- Experts continue to say blood clots caused by COVID-19 vaccines are a rare occurrence.
- So far, the clots have appeared in about 5 people for every 1 million vaccinated. The rate among people diagnosed with COVID-19 is 39 per million.
- A government panel is scheduled to announce on April 23 a decision on whether to lift the pause on the Johnson & Johnson vaccine.
The parents of an 18-year-old Nevada woman say she is slowly improving after experiencing seizures this month.

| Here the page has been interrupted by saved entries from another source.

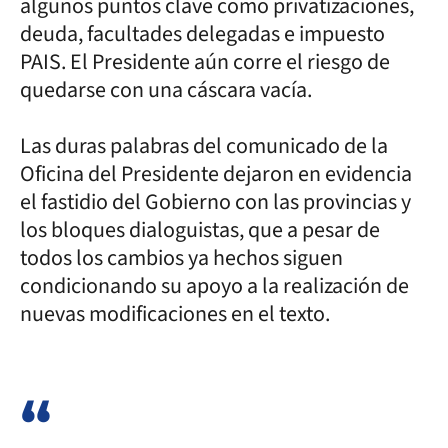
algunos puntos clave como privatizaciones,
deuda, facultades delegadas e impuesto
PAIS. El Presidente aún corre el riesgo de
quedarse con una cáscara vacía.
Las duras palabras del comunicado de la
Oficina del Presidente dejaron en evidencia
el fastidio del Gobierno con las provincias y
los bloques dialoguistas, que a pesar de
todos los cambios ya hechos siguen
condicionando su apoyo a la realización de
nuevas modificaciones en el texto.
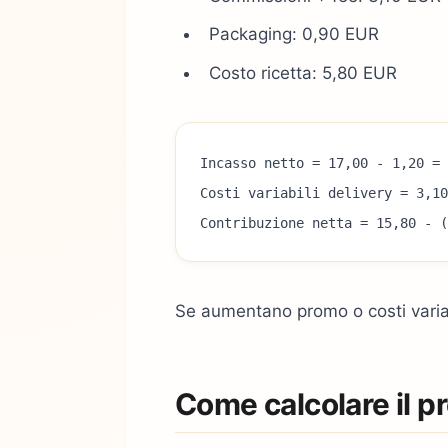
Packaging: 0,90 EUR
Costo ricetta: 5,80 EUR
Incasso netto = 17,00 - 1,20 = 
Costi variabili delivery = 3,10
Contribuzione netta = 15,80 - (
Se aumentano promo o costi variabil
Come calcolare il p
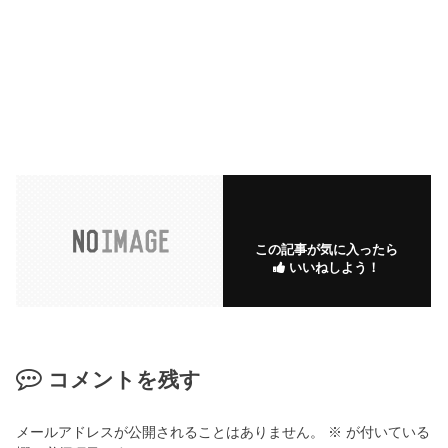
この記事が気に入ったら
いいねしよう！
コメントを残す
メールアドレスが公開されることはありません。
※
が付いている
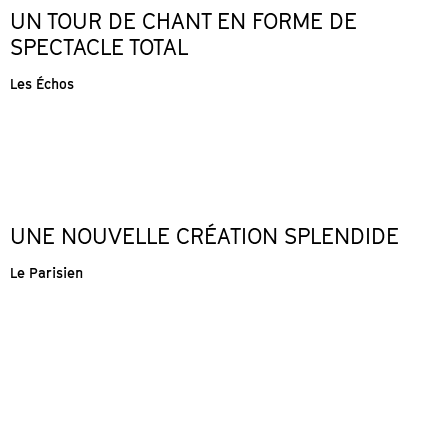
UN TOUR DE CHANT EN FORME DE
SPECTACLE TOTAL
Les Échos
UNE NOUVELLE CRÉATION SPLENDIDE
Le Parisien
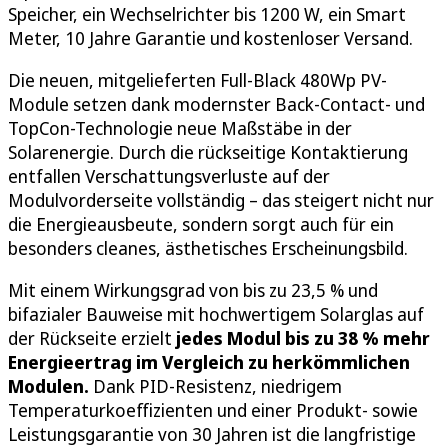
Speicher, ein Wechselrichter bis 1200 W, ein Smart
Meter, 10 Jahre Garantie und kostenloser Versand.
Die neuen, mitgelieferten Full-Black 480Wp PV-
Module setzen dank modernster Back-Contact- und
TopCon-Technologie neue Maßstäbe in der
Solarenergie. Durch die rückseitige Kontaktierung
entfallen Verschattungsverluste auf der
Modulvorderseite vollständig – das steigert nicht nur
die Energieausbeute, sondern sorgt auch für ein
besonders cleanes, ästhetisches Erscheinungsbild.
Mit einem Wirkungsgrad von bis zu 23,5 % und
bifazialer Bauweise mit hochwertigem Solarglas auf
der Rückseite erzielt
jedes Modul bis zu 38 % mehr
Energieertrag im Vergleich zu herkömmlichen
Modulen.
Dank PID-Resistenz, niedrigem
Temperaturkoeffizienten und einer Produkt- sowie
Leistungsgarantie von 30 Jahren ist die langfristige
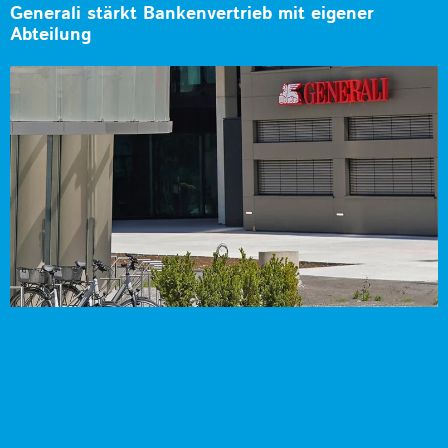
Generali stärkt Bankenvertrieb mit eigener
Abteilung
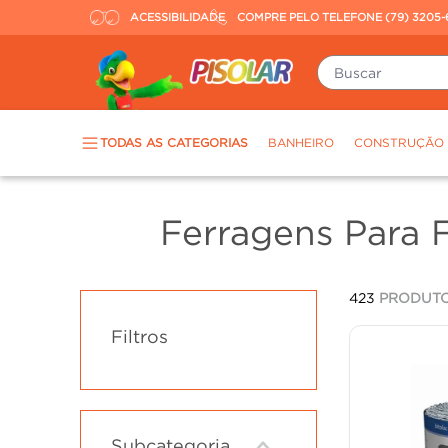
ACESSIBILIDADE
COMPRE PELO TELEFONE (79) 3205-
Buscar
TERMOS MAIS BUSCADOS
TODAS AS CATEGORIAS
BANHEIRO
CONSTRUÇÃO
piso
1
º
porcelanato
2
º
Ferragens Para F
revestimento
3
º
tinta
4
º
423
PRODUT
massa corrida
5
º
Filtros
chuveiro
6
º
argamassa
7
º
porta
8
º
vaso sanitário
9
º
Subcategoria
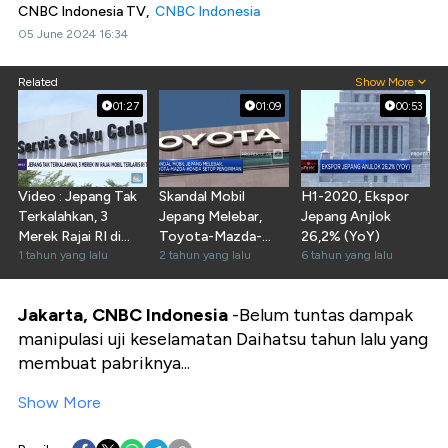
CNBC Indonesia TV,
CNBC Indonesia
05 June 2024 16:34
Related
Show More
01:27
01:09
00:53
Video : Jepang Tak
Skandal Mobil
H1-2020, Ekspor
Terkalahkan, 3
Jepang Melebar,
Jepang Anjlok
Merek Rajai RI di
Toyota-Mazda-
26,2% (YoY)
2024
1 tahun yang lalu
Honda Setop
2 tahun yang lalu
6 tahun yang lalu
Pengiriman
Jakarta, CNBC Indonesia
-Belum tuntas dampak
manipulasi uji keselamatan Daihatsu tahun lalu yang
membuat pabriknya...
Show More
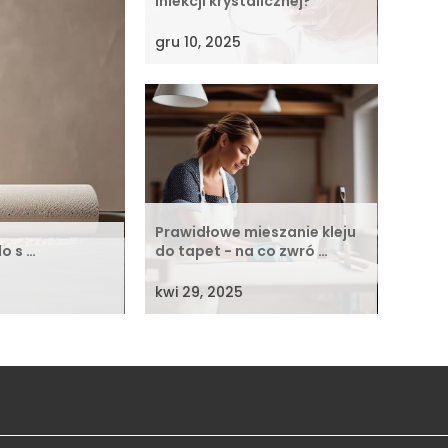
iniekcji krystalicznej?
gru 10, 2025
Prawidłowe mieszanie kleju
o s …
do tapet - na co zwró …
kwi 29, 2025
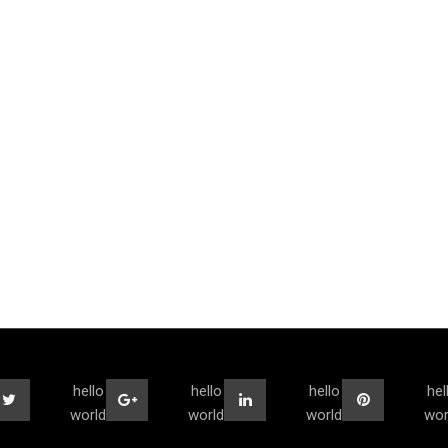
hello
hello
hello
hel
world
world
world
wor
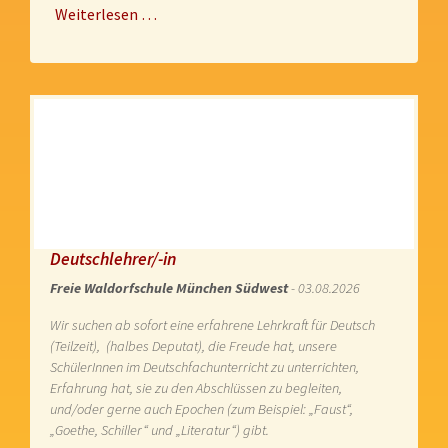
Weiterlesen …
Deutschlehrer/-in
Freie Waldorfschule München Südwest
- 03.08.2026
Wir suchen ab sofort eine erfahrene Lehrkraft für Deutsch
(Teilzeit), (halbes Deputat), die Freude hat, unsere
SchülerInnen im Deutschfachunterricht zu unterrichten,
Erfahrung hat, sie zu den Abschlüssen zu begleiten,
und/oder gerne auch Epochen (zum Beispiel: „Faust“,
„Goethe, Schiller“ und „Literatur“) gibt.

Her family says the teen, Emma Burkey, has had three brain surgeries related to blood clots. She began feeling sick about a week after receiving the one-dose Johnson & Johnson COVID-19 vaccine.
Burkey is among the youngest of the six women the Centers for Disease Control and Prevention (CDC) cited as it
Of the 7.5 million doses given, the agency says the half dozen women, ages 18 to 48, developed a rare type of blood clot. The rare clots can appear in the brain or abdomen, along with a low blood platelet level that affects clotting.
At the White House COVID-19 Response Team’s briefing on April 19, CDC Director Rochelle Wallensky said scientists are investigating a few other cases to see whether they’re related.
Meanwhile, the pause on the Johnson & Johnson vaccine is going into its second week. Some experts worry an extended pause could erode the public’s faith in the vaccine.
Dr. William Schaffner, an infectious disease expert at Vanderbilt University in Nashville, and a consultant and non-voting member of the CDC’s Advisory Committee on Immunization Practices (ACIP), says the pause is proof the system is working.
“Here in the United States, we have the world’s best vaccine safety surveillance system,” he told Healthline. “It picked out a needle in a haystack, this very unusual phenomenon… occurred once for every 1 million doses distributed.
“These cases were quickly identified, analyzed, and there was an emergent meeting of the ACIP. The committee put on the pause while they are gathering more data,” Schaffner added. “There’s no drug or vaccine that is without the occasional rare side effect.”